Implementation:Online ml River Bandit LinUCBDisjoint
| Knowledge Sources | |
|---|---|
| Domains | Online_Learning, Contextual_Bandits, Linear_Models, Bayesian_Methods |
| Last Updated | 2026-02-08 16:00 GMT |
Overview
A contextual bandit algorithm that uses Bayesian linear regression for each arm to compute upper confidence bounds based on context features.
Description
LinUCBDisjoint implements the disjoint variant of the Linear Upper Confidence Bound algorithm. Each arm maintains its own BayesianLinearRegression model that learns to predict rewards based on context features. When selecting an arm, the algorithm computes the upper confidence bound as mu + sigma from the posterior distribution, where mu is the predicted mean and sigma is the uncertainty. The arm with the highest upper bound is selected. This approach naturally balances exploration (high uncertainty) and exploitation (high predicted reward).
Usage
Use LinUCBDisjoint for contextual bandit problems with linear reward relationships. It's particularly effective when context features provide valuable information for arm selection, such as in personalized recommendation systems.
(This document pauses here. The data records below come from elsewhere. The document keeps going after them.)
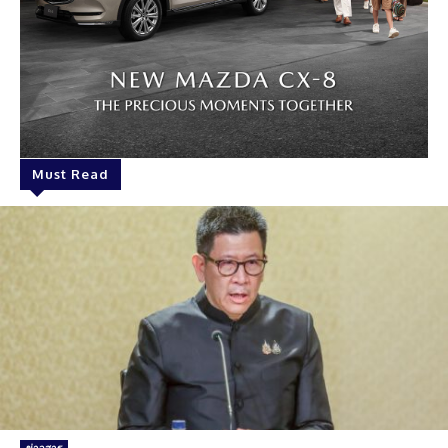
Must Read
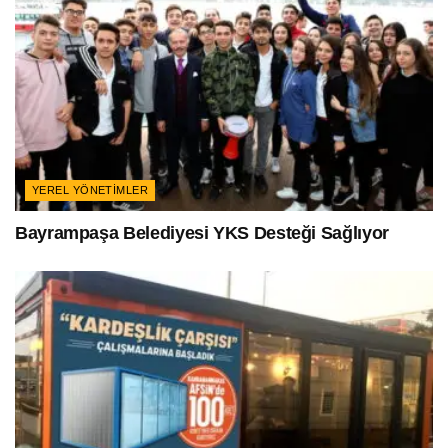
YEREL YÖNETIMLER
Bayrampaşa Belediyesi YKS Desteği Sağlıyor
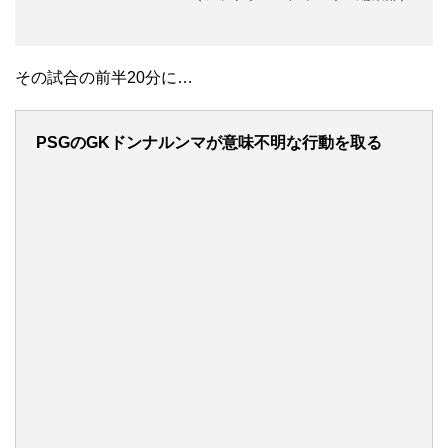
その試合の前半20分に…
PSGのGKドンナルンマが意味不明な行動を取る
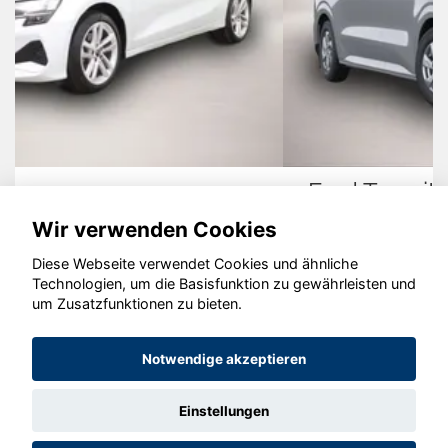
Ford Transit Custom
Wir verwenden Cookies
Diese Webseite verwendet Cookies und ähnliche
Technologien, um die Basisfunktion zu gewährleisten und
um Zusatzfunktionen zu bieten.
© konjunkturmotor.de GmbH 2020 - 2026
Notwendige akzeptieren
Einstellungen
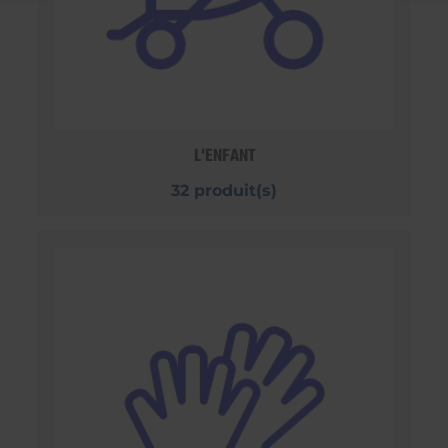
L'ENFANT
32 produit(s)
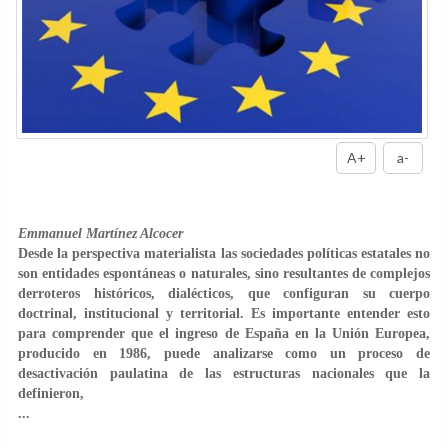
A+
a-
Emmanuel Martínez Alcocer
Desde la perspectiva materialista las sociedades políticas estatales no
son entidades espontáneas o naturales, sino resultantes de complejos
derroteros históricos, dialécticos, que configuran su cuerpo
doctrinal, institucional y territorial. Es importante entender esto
para comprender que el ingreso de España en la Unión Europea,
producido en 1986, puede analizarse como un proceso de
desactivación paulatina de las estructuras nacionales que la
definieron,
...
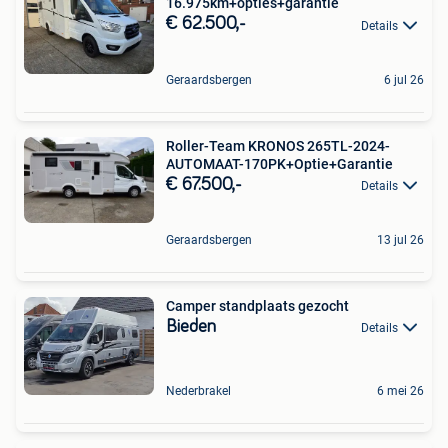
16.975km+opties+garantie
€ 62.500,-
Details
Geraardsbergen
6 jul 26
Roller-Team KRONOS 265TL-2024-
AUTOMAAT-170PK+Optie+Garantie
€ 67.500,-
Details
Geraardsbergen
13 jul 26
Camper standplaats gezocht
Bieden
Details
Nederbrakel
6 mei 26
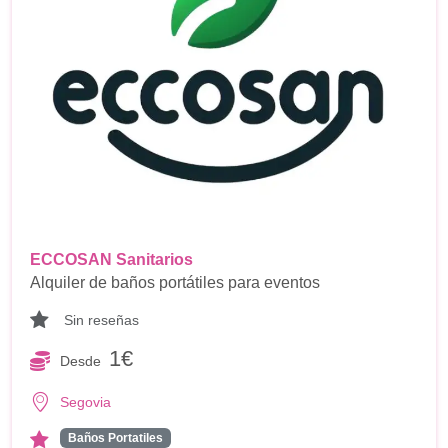
ECCOSAN Sanitarios
Alquiler de baños portátiles para eventos
Sin reseñas
1€
Desde
Segovia
Baños Portatiles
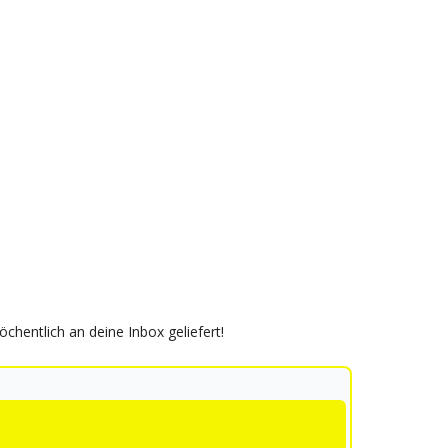
hentlich an deine Inbox geliefert!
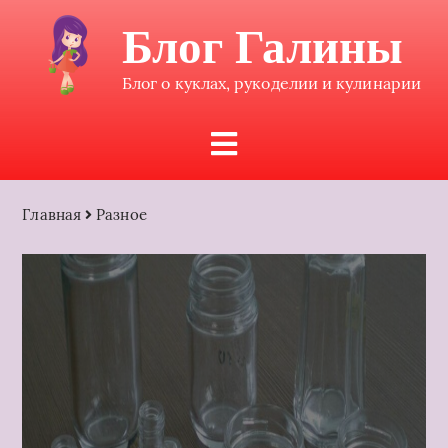
Блог Галины
Блог о куклах, рукоделии и кулинарии
Главная
Разное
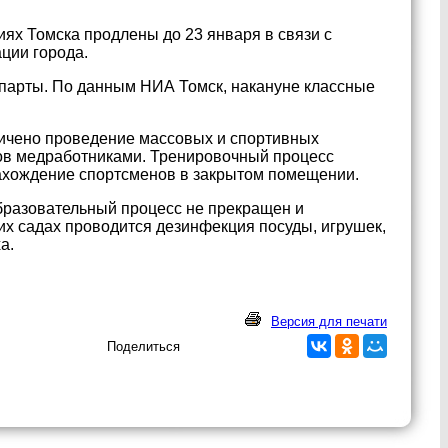
х Томска продлены до 23 января в связи с
ции города.
 парты. По данным НИА Томск, накануне классные
ничено проведение массовых и спортивных
ов медработниками. Тренировочный процесс
нахождение спортсменов в закрытом помещении.
бразовательный процесс не прекращен и
их садах проводится дезинфекция посуды, игрушек,
а.
Версия для печати
Поделиться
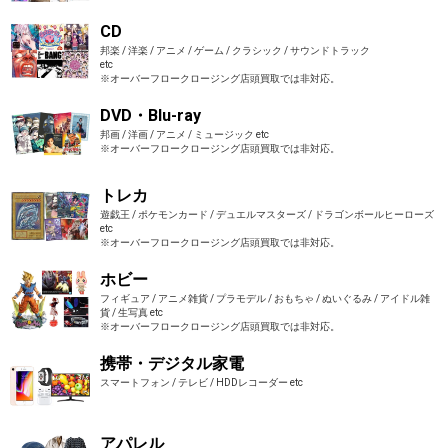
CD
邦楽 / 洋楽 / アニメ / ゲーム / クラシック / サウンドトラック
etc
※オーバーフロークロージング店頭買取では非対応。
DVD・Blu-ray
邦画 / 洋画 / アニメ / ミュージック etc
※オーバーフロークロージング店頭買取では非対応。
トレカ
遊戯王 / ポケモンカード / デュエルマスターズ / ドラゴンボールヒーローズ
etc
※オーバーフロークロージング店頭買取では非対応。
ホビー
フィギュア / アニメ雑貨 / プラモデル / おもちゃ / ぬいぐるみ / アイドル雑
貨 / 生写真 etc
※オーバーフロークロージング店頭買取では非対応。
携帯・デジタル家電
スマートフォン / テレビ / HDDレコーダー etc
アパレル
Note that the current implementation may be slow for large-scale applications.
Code Reference
Source Location
- Repository: Online_ml_River
- File: river/bandit/lin_ucb.py
Signature
class LinUCBDisjoint(bandit.base.ContextualPolicy):
def __init__(
self,
alpha: float = 1.0,
beta: float = 1.0,
smoothing: float | None = None,
reward_obj=None,
burn_in=0,
seed: int | None = None,
):
...
Import
from river import bandit
I/O Contract
| Parameter | Type | Description |
|---|---|---|
| alpha | float (default: 1.0) | Prior precision parameter for Bayesian linear regression |
| beta | float (default: 1.0) | Noise precision parameter for Bayesian linear regression |
| smoothing | float (optional) | Smoothing parameter for Bayesian linear regression |
| reward_obj | RewardObj (optional) | Reward statistic |
| burn_in | int (default: 0) | Minimum pulls per arm before using UCB |
| seed | int (optional) | Random seed for reproducibility |
Usage Examples
from river import bandit
# Load contextual bandit dataset
dataset = bandit.datasets.NewsArticles()
# Initialize LinUCB policy
policy = bandit.LinUCBDisjoint(
alpha=1.0,
beta=1.0,
seed=42
)
# Simulate contextual bandit scenario
for context, true_arm, true_reward in dataset:
# Get available arms
arms = dataset.arms
# Select arm based on context
chosen_arm = policy.pull(arms, context=context)
# In practice, only observe reward for chosen arm
if chosen_arm == true_arm:
policy.update(chosen_arm, context, true_reward)
# Break after 1000 iterations
if policy._n > 1000:
break
print(policy.ranking)